Mugarura's projects use chemical byproducts that can be used as manure, residues like pesticides, herbicides, fumigation chemicals, and chemical acaricides for spraying domestic livestock. He remarks that the chemical byproducts can offer a lot for the country in terms of reduced import dues.

He says his target is far bigger; including generating energy for a millennium and making a nuclear bomb that will make Uganda great and gain a place as a world superpower.

He sees himself as one of the few students who have defied the tag of 'African mentality'; by which non-Africans stereotype Africans as stupid and incapable of inventing anything. This mentality has endlessly led to reluctance of those who could have tried and succeeded.
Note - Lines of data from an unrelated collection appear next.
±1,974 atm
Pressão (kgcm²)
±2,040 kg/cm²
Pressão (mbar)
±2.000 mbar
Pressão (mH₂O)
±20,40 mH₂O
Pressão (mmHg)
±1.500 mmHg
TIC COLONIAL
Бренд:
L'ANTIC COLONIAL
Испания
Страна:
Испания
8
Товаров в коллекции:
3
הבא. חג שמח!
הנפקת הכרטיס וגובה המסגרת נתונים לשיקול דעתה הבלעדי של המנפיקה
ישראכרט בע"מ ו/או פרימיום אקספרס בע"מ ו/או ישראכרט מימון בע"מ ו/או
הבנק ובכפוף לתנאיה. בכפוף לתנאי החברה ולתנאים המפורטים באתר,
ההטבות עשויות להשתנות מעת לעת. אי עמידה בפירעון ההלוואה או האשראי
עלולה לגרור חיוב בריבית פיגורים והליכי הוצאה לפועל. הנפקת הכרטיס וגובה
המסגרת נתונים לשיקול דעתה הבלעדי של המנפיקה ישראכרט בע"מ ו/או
Worse still, this negative mentality makes Africans believe they can import whatever they need, yet they could manufacture them.


Kampala Metropolitan Police spokesperson Emilian Kayima has on several occasions claimed that Mugarura's tear gas innovation is a threat to the country's security. However, recently he said the police is willing to work with him if only he follows correct procedures.
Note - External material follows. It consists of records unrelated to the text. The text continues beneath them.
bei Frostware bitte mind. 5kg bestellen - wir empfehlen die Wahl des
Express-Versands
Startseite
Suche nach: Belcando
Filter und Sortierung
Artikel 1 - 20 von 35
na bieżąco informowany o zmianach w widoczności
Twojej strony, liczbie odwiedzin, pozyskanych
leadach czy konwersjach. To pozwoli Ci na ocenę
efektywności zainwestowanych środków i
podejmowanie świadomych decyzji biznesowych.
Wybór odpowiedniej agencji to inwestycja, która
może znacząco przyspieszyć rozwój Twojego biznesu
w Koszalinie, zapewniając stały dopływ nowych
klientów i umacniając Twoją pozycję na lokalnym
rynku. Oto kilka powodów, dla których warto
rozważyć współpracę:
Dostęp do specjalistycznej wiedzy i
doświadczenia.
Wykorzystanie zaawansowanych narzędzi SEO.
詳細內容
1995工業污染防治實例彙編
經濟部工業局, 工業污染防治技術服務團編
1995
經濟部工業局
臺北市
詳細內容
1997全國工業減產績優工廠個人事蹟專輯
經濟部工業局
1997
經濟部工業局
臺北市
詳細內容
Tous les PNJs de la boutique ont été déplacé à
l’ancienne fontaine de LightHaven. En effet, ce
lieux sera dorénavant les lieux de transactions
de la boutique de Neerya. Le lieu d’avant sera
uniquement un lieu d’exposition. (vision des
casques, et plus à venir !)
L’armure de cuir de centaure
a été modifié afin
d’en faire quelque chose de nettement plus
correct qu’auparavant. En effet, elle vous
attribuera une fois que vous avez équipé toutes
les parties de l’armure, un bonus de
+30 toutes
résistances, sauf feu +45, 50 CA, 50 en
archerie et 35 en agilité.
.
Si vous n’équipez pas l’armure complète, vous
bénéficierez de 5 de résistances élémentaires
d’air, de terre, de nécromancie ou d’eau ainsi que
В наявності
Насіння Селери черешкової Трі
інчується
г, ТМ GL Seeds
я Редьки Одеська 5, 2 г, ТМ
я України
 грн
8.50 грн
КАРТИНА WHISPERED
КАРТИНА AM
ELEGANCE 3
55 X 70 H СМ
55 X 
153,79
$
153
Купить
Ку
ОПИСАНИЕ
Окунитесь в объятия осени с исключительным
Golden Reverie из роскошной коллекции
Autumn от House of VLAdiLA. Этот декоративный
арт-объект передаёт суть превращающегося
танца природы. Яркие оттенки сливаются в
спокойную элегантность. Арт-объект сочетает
"For security purposes, tear gas is a great danger to society because once a canister of tear gas goes into wrong hands, it can wrongly be used; but Samuel is having a great idea and as police, we shall provide support where possible like safety measure guidelines," Kayima said.


Makerere University, buoyed by science research funding under the Presidential Initiative on Science and Technology fund, rolled out the Kiira EV car and Kayoola EV bus as flagship innovations on the campus.

Mugarura says he is another outstanding innovator that the university or the president should help. His lack of assistance particularly raises questions because it's once in a lifetime that a student finances his own projects and it harvests success.

According to Makerere University fees structure 2015/16, students are mandated to annually pay a fee of Shs 20,000 towards research. These little funds can be supplemented with other donor funds to support the financing of his projects just like the others' projects he argues.